■ **YOUR ASSIGNMENT**:
Could you copy every record below exactly as it is written?

■ **RECORDS PROVIDED**:
· · · · ·
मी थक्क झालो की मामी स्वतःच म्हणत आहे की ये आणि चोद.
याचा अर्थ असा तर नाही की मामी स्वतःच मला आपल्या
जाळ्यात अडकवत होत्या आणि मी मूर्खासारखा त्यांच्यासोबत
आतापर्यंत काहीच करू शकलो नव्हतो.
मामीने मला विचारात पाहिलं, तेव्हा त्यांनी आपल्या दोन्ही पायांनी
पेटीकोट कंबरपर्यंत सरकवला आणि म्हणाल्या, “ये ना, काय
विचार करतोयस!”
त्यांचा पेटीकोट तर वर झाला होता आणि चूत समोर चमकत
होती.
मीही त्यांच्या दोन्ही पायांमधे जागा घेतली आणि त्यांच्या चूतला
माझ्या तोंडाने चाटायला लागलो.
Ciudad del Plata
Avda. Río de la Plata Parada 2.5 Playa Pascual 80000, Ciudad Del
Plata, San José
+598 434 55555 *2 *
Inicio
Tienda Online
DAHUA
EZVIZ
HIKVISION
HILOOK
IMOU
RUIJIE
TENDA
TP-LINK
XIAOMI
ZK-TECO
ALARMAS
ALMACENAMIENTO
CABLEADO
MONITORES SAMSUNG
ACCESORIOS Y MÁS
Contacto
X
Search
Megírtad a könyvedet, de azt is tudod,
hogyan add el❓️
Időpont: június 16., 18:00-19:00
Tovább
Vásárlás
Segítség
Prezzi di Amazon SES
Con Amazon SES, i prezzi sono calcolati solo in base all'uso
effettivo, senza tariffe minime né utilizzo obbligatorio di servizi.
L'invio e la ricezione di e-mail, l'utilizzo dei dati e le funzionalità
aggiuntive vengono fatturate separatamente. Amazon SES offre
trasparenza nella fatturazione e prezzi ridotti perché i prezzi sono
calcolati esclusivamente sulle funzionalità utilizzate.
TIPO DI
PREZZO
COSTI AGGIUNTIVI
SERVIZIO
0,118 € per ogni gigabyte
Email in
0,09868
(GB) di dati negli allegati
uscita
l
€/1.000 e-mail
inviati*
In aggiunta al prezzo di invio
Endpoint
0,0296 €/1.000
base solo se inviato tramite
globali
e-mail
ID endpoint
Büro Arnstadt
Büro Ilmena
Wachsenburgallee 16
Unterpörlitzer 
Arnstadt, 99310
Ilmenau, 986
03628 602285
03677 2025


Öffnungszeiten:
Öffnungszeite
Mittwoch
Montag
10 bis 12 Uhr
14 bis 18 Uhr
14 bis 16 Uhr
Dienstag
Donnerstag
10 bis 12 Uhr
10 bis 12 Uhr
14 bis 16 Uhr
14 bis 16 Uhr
· · · · ·
■ **EXERCISE ANSWER**:
मी थक्क झालो की मामी स्वतःच म्हणत आहे की ये आणि चोद.
याचा अर्थ असा तर नाही की मामी स्वतःच मला आपल्या
जाळ्यात अडकवत होत्या आणि मी मूर्खासारखा त्यांच्यासोबत
आतापर्यंत काहीच करू शकलो नव्हतो.
मामीने मला विचारात पाहिलं, तेव्हा त्यांनी आपल्या दोन्ही पायांनी
पेटीकोट कंबरपर्यंत सरकवला आणि म्हणाल्या, “ये ना, काय
विचार करतोयस!”
त्यांचा पेटीकोट तर वर झाला होता आणि चूत समोर चमकत
होती.
मीही त्यांच्या दोन्ही पायांमधे जागा घेतली आणि त्यांच्या चूतला
माझ्या तोंडाने चाटायला लागलो.
Ciudad del Plata
Avda. Río de la Plata Parada 2.5 Playa Pascual 80000, Ciudad Del
Plata, San José
+598 434 55555 *2 *
Inicio
Tienda Online
DAHUA
EZVIZ
HIKVISION
HILOOK
IMOU
RUIJIE
TENDA
TP-LINK
XIAOMI
ZK-TECO
ALARMAS
ALMACENAMIENTO
CABLEADO
MONITORES SAMSUNG
ACCESORIOS Y MÁS
Contacto
X
Search
Megírtad a könyvedet, de azt is tudod,
hogyan add el❓️
Időpont: június 16., 18:00-19:00
Tovább
Vásárlás
Segítség
Prezzi di Amazon SES
Con Amazon SES, i prezzi sono calcolati solo in base all'uso
effettivo, senza tariffe minime né utilizzo obbligatorio di servizi.
L'invio e la ricezione di e-mail, l'utilizzo dei dati e le funzionalità
aggiuntive vengono fatturate separatamente. Amazon SES offre
trasparenza nella fatturazione e prezzi ridotti perché i prezzi sono
calcolati esclusivamente sulle funzionalità utilizzate.
TIPO DI
PREZZO
COSTI AGGIUNTIVI
SERVIZIO
0,118 € per ogni gigabyte
Email in
0,09868
(GB) di dati negli allegati
uscita
l
€/1.000 e-mail
inviati*
In aggiunta al prezzo di invio
Endpoint
0,0296 €/1.000
base solo se inviato tramite
globali
e-mail
ID endpoint
Büro Arnstadt
Büro Ilmena
Wachsenburgallee 16
Unterpörlitzer 
Arnstadt, 99310
Ilmenau, 986
03628 602285
03677 2025


Öffnungszeiten:
Öffnungszeite
Mittwoch
Montag
10 bis 12 Uhr
14 bis 18 Uhr
14 bis 16 Uhr
Dienstag
Donnerstag
10 bis 12 Uhr
10 bis 12 Uhr
14 bis 16 Uhr
14 bis 16 Uhr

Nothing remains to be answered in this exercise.